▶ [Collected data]
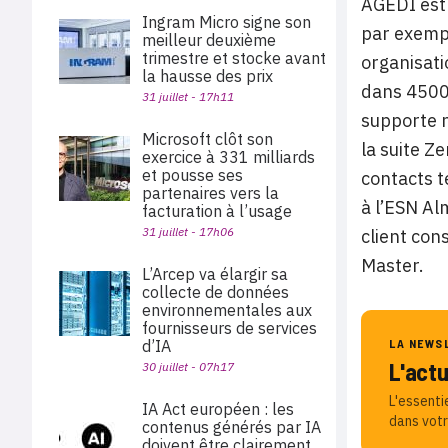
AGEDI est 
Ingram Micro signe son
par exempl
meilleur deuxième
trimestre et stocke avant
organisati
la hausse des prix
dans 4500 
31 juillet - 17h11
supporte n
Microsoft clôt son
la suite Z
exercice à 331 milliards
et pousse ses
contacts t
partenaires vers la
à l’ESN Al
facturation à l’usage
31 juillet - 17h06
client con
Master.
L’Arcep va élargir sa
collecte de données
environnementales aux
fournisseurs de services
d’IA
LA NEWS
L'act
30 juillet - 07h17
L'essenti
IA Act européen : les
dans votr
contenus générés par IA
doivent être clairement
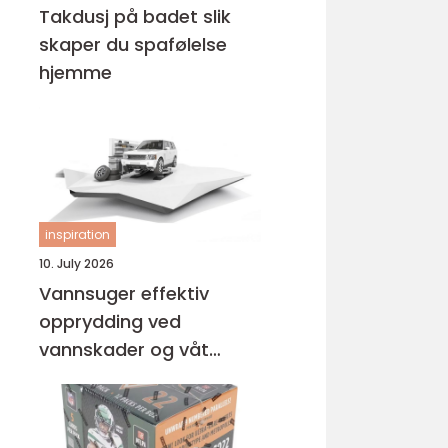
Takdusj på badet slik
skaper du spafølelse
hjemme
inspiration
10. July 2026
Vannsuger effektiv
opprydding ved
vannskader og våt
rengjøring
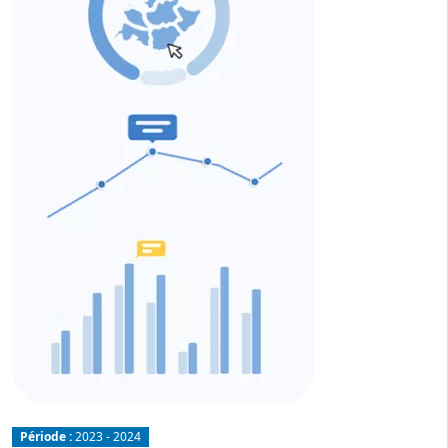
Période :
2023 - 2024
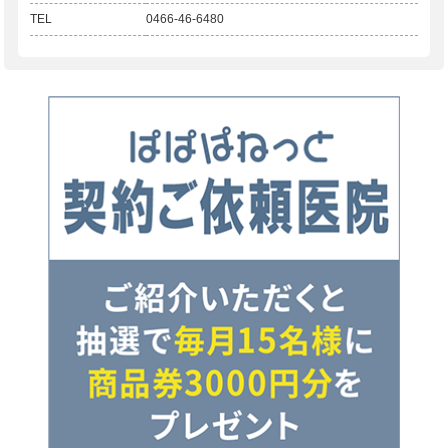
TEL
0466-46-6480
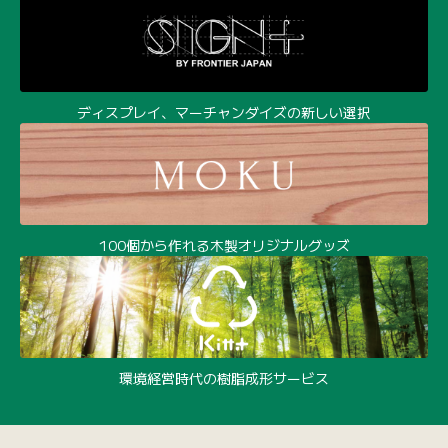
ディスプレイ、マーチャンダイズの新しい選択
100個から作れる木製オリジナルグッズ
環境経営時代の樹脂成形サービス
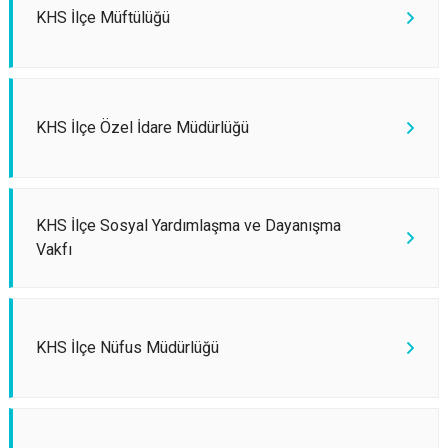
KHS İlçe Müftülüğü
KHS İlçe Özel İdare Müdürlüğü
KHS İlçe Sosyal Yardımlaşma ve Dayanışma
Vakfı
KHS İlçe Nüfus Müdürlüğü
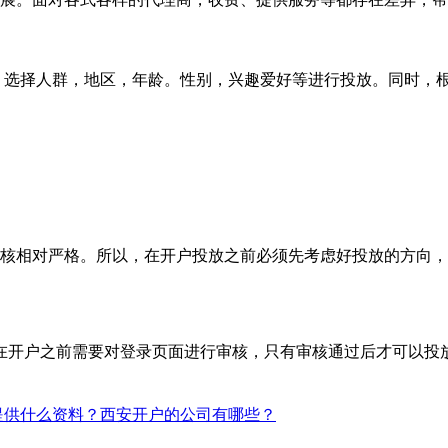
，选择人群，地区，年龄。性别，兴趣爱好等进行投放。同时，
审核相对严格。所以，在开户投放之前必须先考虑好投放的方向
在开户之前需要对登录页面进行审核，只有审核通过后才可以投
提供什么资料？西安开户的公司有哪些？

▶ [What is required] Each line above with the word "İlçe" must be returned.

▶ [Task solution]
KHS İlçe Müftülüğü
KHS İlçe Özel İdare Müdürlüğü
KHS İlçe Sosyal Yardımlaşma ve Dayanışma
KHS İlçe Nüfus Müdürlüğü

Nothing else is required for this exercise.